McLaughlin calls her device “Lang lock,” after her maiden name. The rounded device connects tubing to an IV catheter with a single twist, and it has one flat side to make the needle approach the skin at a lower angle so it sits more securely.

She has teamed up with Melinda J. Watman, a former nurse who later got an MBA and went into business, to start their own company. She works on the business in her spare time from the kitchen table at her Chelmsford home, and still clocks three, 10-hour shifts a week at the Tufts Floating Hospital for Children in Boston.

So far, McLaughlin and Watman have spent about $5,000 of their own money to make a prototype. NU has been helping them to protect their intellectual property and study the market. The pair are exploring how to pay for the more daunting costs of getting regulatory approval, which could exceed $10,000. That might happen through a licensing agreement, or finding someone to bring the product to market by selling any patents they receive.

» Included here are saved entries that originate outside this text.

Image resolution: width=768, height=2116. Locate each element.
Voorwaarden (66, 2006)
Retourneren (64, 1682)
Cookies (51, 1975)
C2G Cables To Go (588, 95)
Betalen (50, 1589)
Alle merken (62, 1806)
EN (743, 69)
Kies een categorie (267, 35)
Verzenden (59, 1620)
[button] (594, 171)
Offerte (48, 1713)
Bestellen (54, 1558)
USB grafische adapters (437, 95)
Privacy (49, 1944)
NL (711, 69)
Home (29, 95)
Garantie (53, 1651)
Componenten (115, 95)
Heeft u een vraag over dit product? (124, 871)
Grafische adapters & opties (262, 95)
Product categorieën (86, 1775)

They believe the product could also benefit adults, because they’ve designed to be easier to connect and to reduce the risk of irritation and skin tearing even on larger bodies.

McLaughlin, who describes herself as a “worker bee,” said the rapid immersion in the business of medical devices has been “eye opening.”

“Going in, doing my job well, making sure that every patient I contact has what they need — that’s been my specialty,” she said. “So when it comes to the whole business part, it’s a learning curve that I’ve been taking baby steps and baby strides to.”